• **WHAT NEEDS TO BE DONE**: Once the records below have been read, copy them all out exactly.
----- RECORDS SUPPLIED
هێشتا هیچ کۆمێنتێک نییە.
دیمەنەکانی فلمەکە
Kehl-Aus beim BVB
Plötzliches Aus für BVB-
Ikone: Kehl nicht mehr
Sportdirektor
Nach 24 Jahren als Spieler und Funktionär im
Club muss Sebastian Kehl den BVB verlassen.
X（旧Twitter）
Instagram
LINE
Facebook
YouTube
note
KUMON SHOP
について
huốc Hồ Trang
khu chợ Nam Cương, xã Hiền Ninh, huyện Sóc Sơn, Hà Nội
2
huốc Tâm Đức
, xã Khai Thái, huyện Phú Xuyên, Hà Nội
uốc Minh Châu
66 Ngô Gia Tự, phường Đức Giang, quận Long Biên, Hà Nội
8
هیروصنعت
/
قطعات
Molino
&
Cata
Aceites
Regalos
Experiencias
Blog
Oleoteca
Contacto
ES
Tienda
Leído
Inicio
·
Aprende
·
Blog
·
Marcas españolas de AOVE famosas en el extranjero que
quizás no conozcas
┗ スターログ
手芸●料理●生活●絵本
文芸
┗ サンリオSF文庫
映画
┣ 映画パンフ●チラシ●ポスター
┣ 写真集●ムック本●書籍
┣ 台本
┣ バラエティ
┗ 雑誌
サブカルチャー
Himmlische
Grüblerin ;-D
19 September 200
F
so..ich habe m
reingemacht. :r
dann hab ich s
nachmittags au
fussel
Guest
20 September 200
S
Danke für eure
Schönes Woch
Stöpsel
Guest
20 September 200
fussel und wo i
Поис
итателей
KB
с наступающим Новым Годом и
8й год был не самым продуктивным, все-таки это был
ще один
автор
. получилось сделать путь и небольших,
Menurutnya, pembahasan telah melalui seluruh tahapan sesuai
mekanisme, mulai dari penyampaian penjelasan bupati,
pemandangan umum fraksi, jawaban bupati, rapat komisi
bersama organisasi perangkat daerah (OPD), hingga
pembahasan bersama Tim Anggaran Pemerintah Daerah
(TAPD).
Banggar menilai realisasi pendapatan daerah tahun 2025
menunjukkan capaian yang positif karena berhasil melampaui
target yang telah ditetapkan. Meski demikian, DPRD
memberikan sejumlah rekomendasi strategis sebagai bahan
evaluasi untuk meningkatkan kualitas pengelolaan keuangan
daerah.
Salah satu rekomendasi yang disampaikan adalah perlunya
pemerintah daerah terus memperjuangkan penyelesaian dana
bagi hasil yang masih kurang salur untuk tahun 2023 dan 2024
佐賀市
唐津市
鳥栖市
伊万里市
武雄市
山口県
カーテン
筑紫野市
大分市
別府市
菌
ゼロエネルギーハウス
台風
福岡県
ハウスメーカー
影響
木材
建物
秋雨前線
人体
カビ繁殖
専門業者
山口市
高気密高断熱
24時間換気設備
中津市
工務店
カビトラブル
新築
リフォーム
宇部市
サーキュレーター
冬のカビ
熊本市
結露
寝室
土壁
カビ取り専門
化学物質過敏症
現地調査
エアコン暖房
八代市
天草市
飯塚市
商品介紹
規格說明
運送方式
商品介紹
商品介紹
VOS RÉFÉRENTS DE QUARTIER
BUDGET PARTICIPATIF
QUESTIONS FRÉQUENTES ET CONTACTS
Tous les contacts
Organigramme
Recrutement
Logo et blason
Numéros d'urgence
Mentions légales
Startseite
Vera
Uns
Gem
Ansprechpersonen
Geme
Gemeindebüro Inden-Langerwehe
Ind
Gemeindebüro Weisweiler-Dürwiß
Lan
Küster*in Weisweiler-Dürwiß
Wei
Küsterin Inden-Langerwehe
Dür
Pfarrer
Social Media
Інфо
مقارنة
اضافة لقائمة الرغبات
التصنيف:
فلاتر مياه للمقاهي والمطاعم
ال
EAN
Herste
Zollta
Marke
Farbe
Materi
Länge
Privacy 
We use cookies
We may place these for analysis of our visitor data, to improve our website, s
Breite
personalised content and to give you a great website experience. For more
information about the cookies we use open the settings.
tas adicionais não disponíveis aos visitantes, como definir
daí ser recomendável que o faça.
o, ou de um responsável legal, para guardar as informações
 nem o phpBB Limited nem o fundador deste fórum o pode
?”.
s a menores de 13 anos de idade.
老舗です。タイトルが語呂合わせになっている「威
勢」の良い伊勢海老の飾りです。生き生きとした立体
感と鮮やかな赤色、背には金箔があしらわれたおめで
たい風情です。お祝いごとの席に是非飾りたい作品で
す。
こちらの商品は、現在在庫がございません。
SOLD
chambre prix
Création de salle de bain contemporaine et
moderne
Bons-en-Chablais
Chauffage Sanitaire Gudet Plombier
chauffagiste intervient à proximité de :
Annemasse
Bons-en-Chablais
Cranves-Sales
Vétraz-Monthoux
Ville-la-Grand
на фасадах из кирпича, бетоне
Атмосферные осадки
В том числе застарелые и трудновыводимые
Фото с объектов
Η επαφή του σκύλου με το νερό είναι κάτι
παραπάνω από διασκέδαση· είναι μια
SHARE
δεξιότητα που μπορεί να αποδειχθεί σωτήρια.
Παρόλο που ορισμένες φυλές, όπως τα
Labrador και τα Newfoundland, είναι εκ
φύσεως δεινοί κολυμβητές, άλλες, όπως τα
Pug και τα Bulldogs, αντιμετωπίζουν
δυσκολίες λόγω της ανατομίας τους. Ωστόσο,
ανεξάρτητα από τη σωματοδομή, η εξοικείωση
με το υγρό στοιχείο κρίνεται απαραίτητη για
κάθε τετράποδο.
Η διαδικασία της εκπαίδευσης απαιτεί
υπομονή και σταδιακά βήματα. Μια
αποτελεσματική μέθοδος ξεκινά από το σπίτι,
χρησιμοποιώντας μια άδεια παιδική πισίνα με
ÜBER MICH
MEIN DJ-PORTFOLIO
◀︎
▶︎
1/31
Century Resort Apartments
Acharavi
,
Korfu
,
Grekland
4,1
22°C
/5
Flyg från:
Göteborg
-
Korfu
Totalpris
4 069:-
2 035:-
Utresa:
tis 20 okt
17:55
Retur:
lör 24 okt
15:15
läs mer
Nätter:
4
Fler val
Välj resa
----------
• **RESULT BELOW**:
هێشتا هیچ کۆمێنتێک نییە.
دیمەنەکانی فلمەکە
Kehl-Aus beim BVB
Plötzliches Aus für BVB-
Ikone: Kehl nicht mehr
Sportdirektor
Nach 24 Jahren als Spieler und Funktionär im
Club muss Sebastian Kehl den BVB verlassen.
X（旧Twitter）
Instagram
LINE
Facebook
YouTube
note
KUMON SHOP
について
huốc Hồ Trang
khu chợ Nam Cương, xã Hiền Ninh, huyện Sóc Sơn, Hà Nội
2
huốc Tâm Đức
, xã Khai Thái, huyện Phú Xuyên, Hà Nội
uốc Minh Châu
66 Ngô Gia Tự, phường Đức Giang, quận Long Biên, Hà Nội
8
هیروصنعت
/
قطعات
Molino
&
Cata
Aceites
Regalos
Experiencias
Blog
Oleoteca
Contacto
ES
Tienda
Leído
Inicio
·
Aprende
·
Blog
·
Marcas españolas de AOVE famosas en el extranjero que
quizás no conozcas
┗ スターログ
手芸●料理●生活●絵本
文芸
┗ サンリオSF文庫
映画
┣ 映画パンフ●チラシ●ポスター
┣ 写真集●ムック本●書籍
┣ 台本
┣ バラエティ
┗ 雑誌
サブカルチャー
Himmlische
Grüblerin ;-D
19 September 200
F
so..ich habe m
reingemacht. :r
dann hab ich s
nachmittags au
fussel
Guest
20 September 200
S
Danke für eure
Schönes Woch
Stöpsel
Guest
20 September 200
fussel und wo i
Поис
итателей
KB
с наступающим Новым Годом и
8й год был не самым продуктивным, все-таки это был
ще один
автор
. получилось сделать путь и небольших,
Menurutnya, pembahasan telah melalui seluruh tahapan sesuai
mekanisme, mulai dari penyampaian penjelasan bupati,
pemandangan umum fraksi, jawaban bupati, rapat komisi
bersama organisasi perangkat daerah (OPD), hingga
pembahasan bersama Tim Anggaran Pemerintah Daerah
(TAPD).
Banggar menilai realisasi pendapatan daerah tahun 2025
menunjukkan capaian yang positif karena berhasil melampaui
target yang telah ditetapkan. Meski demikian, DPRD
memberikan sejumlah rekomendasi strategis sebagai bahan
evaluasi untuk meningkatkan kualitas pengelolaan keuangan
daerah.
Salah satu rekomendasi yang disampaikan adalah perlunya
pemerintah daerah terus memperjuangkan penyelesaian dana
bagi hasil yang masih kurang salur untuk tahun 2023 dan 2024
佐賀市
唐津市
鳥栖市
伊万里市
武雄市
山口県
カーテン
筑紫野市
大分市
別府市
菌
ゼロエネルギーハウス
台風
福岡県
ハウスメーカー
影響
木材
建物
秋雨前線
人体
カビ繁殖
専門業者
山口市
高気密高断熱
24時間換気設備
中津市
工務店
カビトラブル
新築
リフォーム
宇部市
サーキュレーター
冬のカビ
熊本市
結露
寝室
土壁
カビ取り専門
化学物質過敏症
現地調査
エアコン暖房
八代市
天草市
飯塚市
商品介紹
規格說明
運送方式
商品介紹
商品介紹
VOS RÉFÉRENTS DE QUARTIER
BUDGET PARTICIPATIF
QUESTIONS FRÉQUENTES ET CONTACTS
Tous les contacts
Organigramme
Recrutement
Logo et blason
Numéros d'urgence
Mentions légales
Startseite
Vera
Uns
Gem
Ansprechpersonen
Geme
Gemeindebüro Inden-Langerwehe
Ind
Gemeindebüro Weisweiler-Dürwiß
Lan
Küster*in Weisweiler-Dürwiß
Wei
Küsterin Inden-Langerwehe
Dür
Pfarrer
Social Media
Інфо
مقارنة
اضافة لقائمة الرغبات
التصنيف:
فلاتر مياه للمقاهي والمطاعم
ال
EAN
Herste
Zollta
Marke
Farbe
Materi
Länge
Privacy 
We use cookies
We may place these for analysis of our visitor data, to improve our website, s
Breite
personalised content and to give you a great website experience. For more
information about the cookies we use open the settings.
tas adicionais não disponíveis aos visitantes, como definir
daí ser recomendável que o faça.
o, ou de um responsável legal, para guardar as informações
 nem o phpBB Limited nem o fundador deste fórum o pode
?”.
s a menores de 13 anos de idade.
老舗です。タイトルが語呂合わせになっている「威
勢」の良い伊勢海老の飾りです。生き生きとした立体
感と鮮やかな赤色、背には金箔があしらわれたおめで
たい風情です。お祝いごとの席に是非飾りたい作品で
す。
こちらの商品は、現在在庫がございません。
SOLD
chambre prix
Création de salle de bain contemporaine et
moderne
Bons-en-Chablais
Chauffage Sanitaire Gudet Plombier
chauffagiste intervient à proximité de :
Annemasse
Bons-en-Chablais
Cranves-Sales
Vétraz-Monthoux
Ville-la-Grand
на фасадах из кирпича, бетоне
Атмосферные осадки
В том числе застарелые и трудновыводимые
Фото с объектов
Η επαφή του σκύλου με το νερό είναι κάτι
παραπάνω από διασκέδαση· είναι μια
SHARE
δεξιότητα που μπορεί να αποδειχθεί σωτήρια.
Παρόλο που ορισμένες φυλές, όπως τα
Labrador και τα Newfoundland, είναι εκ
φύσεως δεινοί κολυμβητές, άλλες, όπως τα
Pug και τα Bulldogs, αντιμετωπίζουν
δυσκολίες λόγω της ανατομίας τους. Ωστόσο,
ανεξάρτητα από τη σωματοδομή, η εξοικείωση
με το υγρό στοιχείο κρίνεται απαραίτητη για
κάθε τετράποδο.
Η διαδικασία της εκπαίδευσης απαιτεί
υπομονή και σταδιακά βήματα. Μια
αποτελεσματική μέθοδος ξεκινά από το σπίτι,
χρησιμοποιώντας μια άδεια παιδική πισίνα με
ÜBER MICH
MEIN DJ-PORTFOLIO
◀︎
▶︎
1/31
Century Resort Apartments
Acharavi
,
Korfu
,
Grekland
4,1
22°C
/5
Flyg från:
Göteborg
-
Korfu
Totalpris
4 069:-
2 035:-
Utresa:
tis 20 okt
17:55
Retur:
lör 24 okt
15:15
läs mer
Nätter:
4
Fler val
Välj resa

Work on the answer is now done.